The ruling class does not appreciate attempts to inquire into its actions.

In the meantime, Medicaid patients wait.

7 thoughts on “Obamacare = Medicaid”

  1. This is socialized medicine. It’s just like socialized education: fully politicized, expensive and low quality. The bureaucrats then lie about their performance, lose or hide the damning reports, and fire any IG who gets too inquisitive. Voters reliably return to the polls and vote for more of the same. Rinse and repeat.

    It’s almost funny. Monty Python is a closer rendition of reality than most news programs.

  2. “The application said Congress employed just 45 people”

    I’d say “Shame on them,” but we’re way past that. Eventually someone will be hanged for this sort of thing.

  3. Try writing to your Senators or Congressmen about the problems that keep cropping up. They will tell you that Medicaid is a local and State problem and that they have no jurisdiction over such matters. Did they really think they could avoid complaints about their wonderful creation?

  4. Voters reliably return to the polls and vote for more of the same. Rinse and repeat.

    I must disagree.

    No one intentionally votes for disaster.

    Thing is, most voters aren’t interested in politics, don’t follow it, and generally despise politicians. But when they vote, if they bother, they have to pick someone for any given office. Those someones, of course, work really hard to win votes, which very often requires them to conceal their true aims or opinions.

    End result, the voters get mad, vote for the other party the next time, or think less of the one they still vote for. But they get madder and madder, each time they vote and get betrayed, and they trust the political class less and less every year.

    I think the real opinion of the public about the present regime is similar to the result the huge tax increase embodied in Michigan’s Proposal #1, just last Tuesday. That proposal, by the way, had the endorsement of just about every bit of Michigan’s political establishment, including the Republican governor, all members of the legislature from both parties except for a handful, the mainstream media, unions, with millions spent in favor and not much in opposition.

    It lost by a record margin, about 80-20 against.

    I suppose it could just be a fluke, but I think if the voters trusted the political class that proposal would have at least managed to lose gracefully.

    But no one else was on the statewide ballot, and no one was forced to pick the lesser of two evils.

    I don’t know how this situation will end but I think it will end, one way or another.

  5. More evidence of the failure of Obamacare to accomplish any of its goals.

    Mr.
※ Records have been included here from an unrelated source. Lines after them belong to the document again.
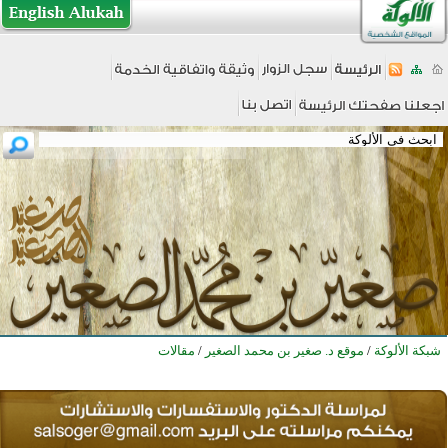
شبكة الألوكة
/
موقع د. صغير بن محمد الصغير
/
مقالات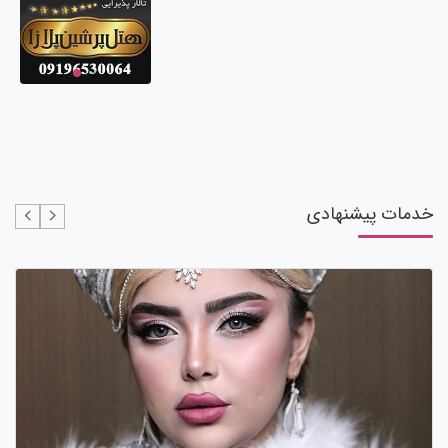
خدمات پیشنهادی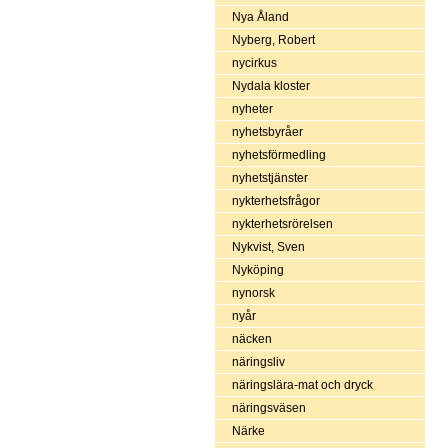
Nya Åland
Nyberg, Robert
nycirkus
Nydala kloster
nyheter
nyhetsbyråer
nyhetsförmedling
nyhetstjänster
nykterhetsfrågor
nykterhetsrörelsen
Nykvist, Sven
Nyköping
nynorsk
nyår
näcken
näringsliv
näringslära-mat och dryck
näringsväsen
Närke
Archambault reveals years of third-rate technological work, disregarded deadlines, pervasive mismanagement, little outcome measurement and general bureaucratic incompetence. An outside auditor noted as early as 2012 that the “quantity and/or skills/experience level of project resources may be impacting the ability to complete project tasks within planned timeframes” and questioned if staff were “sufficiently knowledgable.”

    A test before going public showed a 90% failure rate, and the new connector detonated on the launch pad. Some 320,000 residents attempting to gain coverage had to be dumped into a temporary “free” Medicaid program without any income eligibility determination. Pioneer pegs the total cost of the mess at around $1 billion.
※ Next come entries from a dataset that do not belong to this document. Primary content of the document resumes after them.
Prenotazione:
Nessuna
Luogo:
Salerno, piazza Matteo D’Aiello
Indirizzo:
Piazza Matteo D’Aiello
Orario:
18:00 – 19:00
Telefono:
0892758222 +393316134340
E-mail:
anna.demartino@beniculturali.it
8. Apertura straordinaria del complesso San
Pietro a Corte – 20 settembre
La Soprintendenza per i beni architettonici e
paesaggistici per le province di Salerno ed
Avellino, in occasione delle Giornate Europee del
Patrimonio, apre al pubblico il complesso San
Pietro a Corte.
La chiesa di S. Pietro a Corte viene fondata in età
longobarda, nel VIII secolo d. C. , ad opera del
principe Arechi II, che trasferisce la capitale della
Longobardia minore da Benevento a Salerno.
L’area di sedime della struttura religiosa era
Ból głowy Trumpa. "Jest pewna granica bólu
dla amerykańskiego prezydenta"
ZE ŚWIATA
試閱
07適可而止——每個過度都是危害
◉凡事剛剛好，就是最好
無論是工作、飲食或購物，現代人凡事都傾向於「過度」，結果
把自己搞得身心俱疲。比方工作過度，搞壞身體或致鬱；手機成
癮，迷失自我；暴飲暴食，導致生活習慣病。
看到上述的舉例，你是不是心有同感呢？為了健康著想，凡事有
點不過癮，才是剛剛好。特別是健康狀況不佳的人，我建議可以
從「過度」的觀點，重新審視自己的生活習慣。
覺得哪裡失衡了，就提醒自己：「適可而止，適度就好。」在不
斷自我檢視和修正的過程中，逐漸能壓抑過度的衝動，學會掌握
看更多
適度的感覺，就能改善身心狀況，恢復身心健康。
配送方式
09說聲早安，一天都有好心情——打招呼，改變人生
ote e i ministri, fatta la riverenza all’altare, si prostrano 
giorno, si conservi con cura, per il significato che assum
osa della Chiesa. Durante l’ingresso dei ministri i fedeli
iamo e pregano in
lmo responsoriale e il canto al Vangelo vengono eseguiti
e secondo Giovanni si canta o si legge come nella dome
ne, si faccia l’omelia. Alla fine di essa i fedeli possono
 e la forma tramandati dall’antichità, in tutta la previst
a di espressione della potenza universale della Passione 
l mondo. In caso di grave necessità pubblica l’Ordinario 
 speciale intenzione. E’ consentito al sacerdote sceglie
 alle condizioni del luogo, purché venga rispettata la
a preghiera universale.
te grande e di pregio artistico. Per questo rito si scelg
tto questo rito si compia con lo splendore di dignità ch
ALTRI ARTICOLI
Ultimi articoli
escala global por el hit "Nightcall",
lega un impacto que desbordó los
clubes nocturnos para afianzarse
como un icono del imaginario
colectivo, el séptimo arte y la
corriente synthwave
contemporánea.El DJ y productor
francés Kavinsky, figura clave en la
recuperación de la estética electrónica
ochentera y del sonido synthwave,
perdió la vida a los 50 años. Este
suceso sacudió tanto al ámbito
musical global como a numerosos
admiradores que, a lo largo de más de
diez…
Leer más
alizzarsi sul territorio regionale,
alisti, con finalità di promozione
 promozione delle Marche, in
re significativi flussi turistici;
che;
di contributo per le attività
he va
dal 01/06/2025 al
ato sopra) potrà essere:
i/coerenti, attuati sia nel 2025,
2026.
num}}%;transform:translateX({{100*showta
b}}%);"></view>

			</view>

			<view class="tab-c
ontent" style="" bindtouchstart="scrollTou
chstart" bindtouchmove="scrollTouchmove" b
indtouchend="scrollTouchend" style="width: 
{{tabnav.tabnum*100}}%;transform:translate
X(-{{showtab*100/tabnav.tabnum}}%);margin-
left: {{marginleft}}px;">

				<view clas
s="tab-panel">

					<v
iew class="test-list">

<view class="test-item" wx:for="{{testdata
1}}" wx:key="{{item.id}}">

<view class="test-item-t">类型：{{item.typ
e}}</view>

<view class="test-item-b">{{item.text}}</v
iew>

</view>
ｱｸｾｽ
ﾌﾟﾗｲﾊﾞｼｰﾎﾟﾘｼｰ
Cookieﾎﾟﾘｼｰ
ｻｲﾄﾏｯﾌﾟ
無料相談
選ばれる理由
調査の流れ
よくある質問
    This is Massachusetts, which was the “Beta” version of Obamacare, and it is as bad as Oregon.

  6. Your medical system exists for profit. This is your problem, and the solution is well demonstrated across the civilized world.

    Go ahead with what you are doing, not only is it great theater, but it will make a fine example of what not to do.

  7. F**D, PenGun. The US leads the world in medical innovation, including advances that may well save your sorry, undeserving *ss. And it’s not just US companies either–European drug manufacturers such as Novartis do a very large portion of their development and testing here because the environment for such things is better in the US than anywhere else.